Shale Gas Reservoir Systems: Insights from North of the Border

Ross, Daniel John Kerridge¹, R. Marc Bustin¹ (1) University of British Columbia, Vancouver, BC

Organic-rich Devonian and Jurassic strata are considered to be excellent candidates for gas shales in Western Canada. These strata have TOC contents ranging between 1-38 wt%, thermal maturities into the dry-gas window, and thicknesses in places over 1700 m. The ratio of total organic carbon (TOC) to gas sorption varies markedly from unit to unit depending on pore-structure, thermal maturation, moisture and inorganic composition. For low maturity shales, surface areas and micropore volumes are low, ranging from 0.23–0.64 cc/100g CO2 monolayer volume and 1–9 m2/g BET surface area, despite TOC values up to 38 wt%. The increased sorption of methane with increasing TOC, independent of microporosity and surface area, implies gas is primarily stored through solution in the bituminite fraction. Thermally mature shales have greater micropore volumes (0.3–1.2 cc/100g) and surface areas (5–31 m2/g) associated with the organics, resulting in more gas adsorbed per wt% TOC. Structural transformation of the bituminite during maturation-induced diagenesis plays a key role in the creation of adsorption sites.

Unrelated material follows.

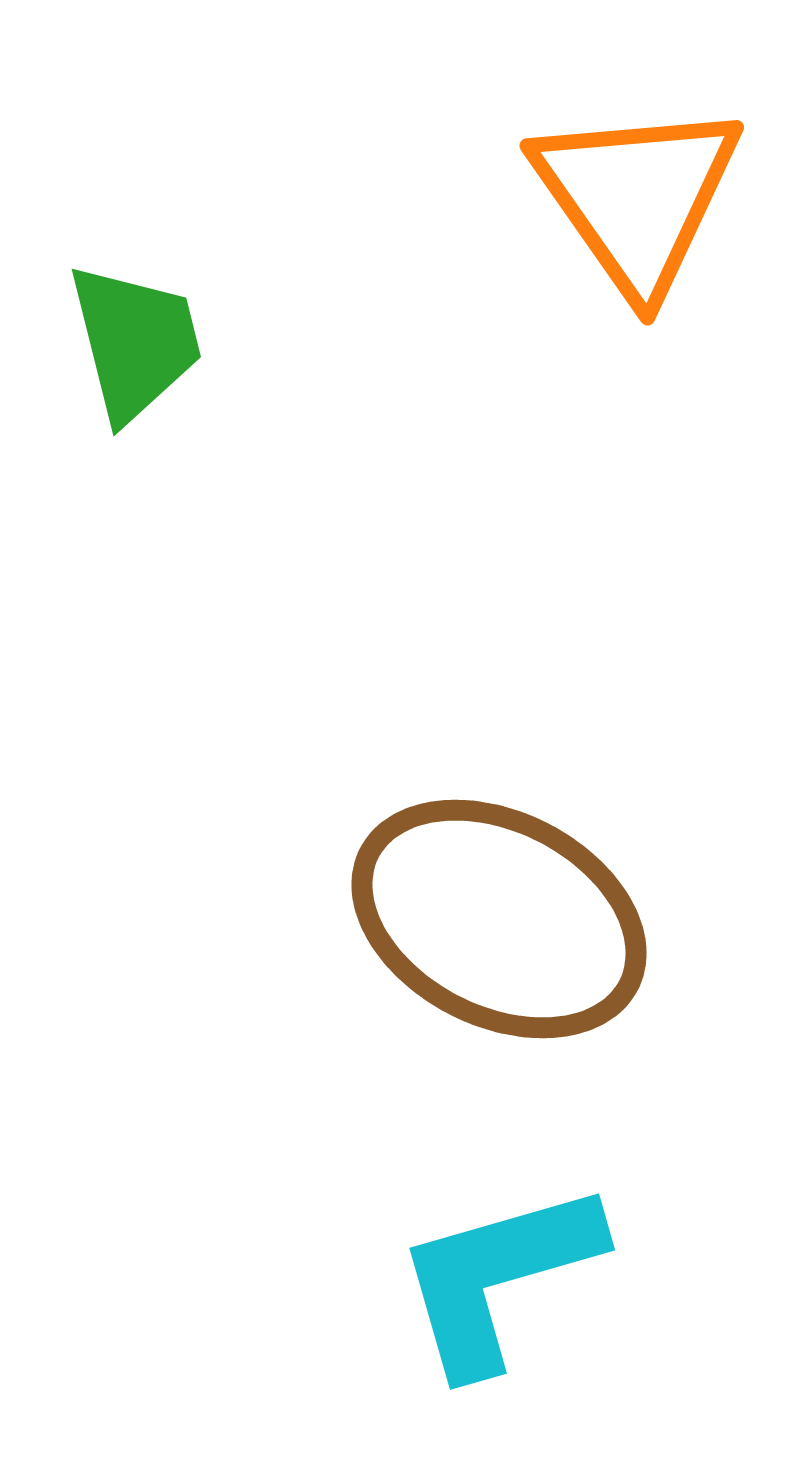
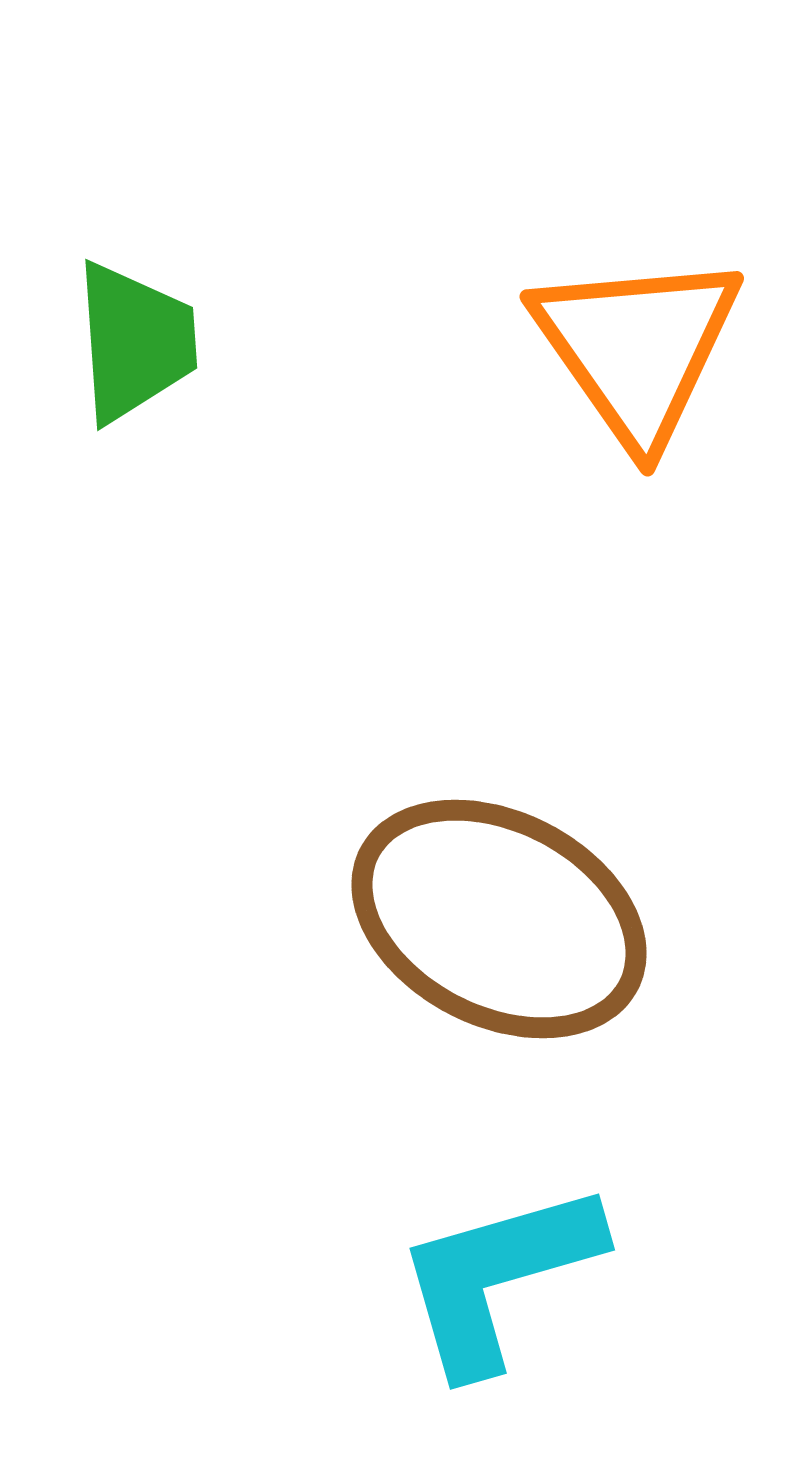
orange triangle: moved 151 px down
green trapezoid: rotated 10 degrees clockwise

The inorganic component is also important to gas capacities. Carbonate-rich samples often have lower organic carbon contents and porosity hence potentially lower sorbed and free-gas capacities. Highly mature Devonian shales are both silica and TOC-rich (up to 85% quartz and 5 wt% TOC) and as such, deemed excellent potential shale gas reservoirs because they are both brittle (fractures or fracable) and have high sorbed gas capacities. However the negative correlation between silica and porosity in certain regions implies potential frac-zones may not have economic gas capacities.